Jukka K. Korpela jkorpela at cs.tut.fi
Thu Mar 27 10:04:13 CDT 2014


2014-03-27 15:10, Kalvesmaki, Joel wrote:

> William, try the U+2000..U+200A glyphs under General Punctuation--I think
> that's what you're looking for to manage precise widths of blank space.

That range contains some “fixed-width spaces”, yes. Being “fixed-width” 
is rather relative here, though, and many fonts do not contain these 
characters. Rendering software could of course display them by just 
leaving suitable spacing, but that’s not common.

The “fixed-width spaces” are mostly just legacy characters, holdover 
from old typography. They may have their uses, though, in contexts where 
they work and other spacing methods don’t (for example, I recently 
noticed that they seem to be the only way to create a little spacing 
between an inline equation and normal character in MS Word).

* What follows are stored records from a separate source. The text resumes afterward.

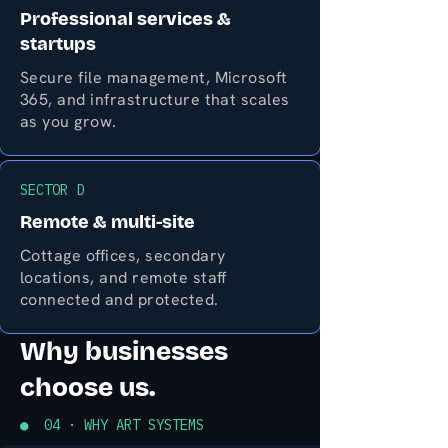
Professional services &
startups
Secure file management, Microsoft
365, and infrastructure that scales
as you grow.
SECTOR D
Remote & multi-site
Cottage offices, secondary
locations, and remote staff
connected and protected.
Why businesses
choose us.
● 04 · WHY ART SYSTEMS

But for the purposes of indenting text lines, I don’t think they are 
useful. In almost all cases, there are better tools for indentation.

> And many (most?) software routines do not treat these as part of the class
> of spacing characters (\s in regular expressions).

Well, most regexp implementations are very Ascii-oriented: notations 
like \s, \w, \d, etc. match Ascii characters only.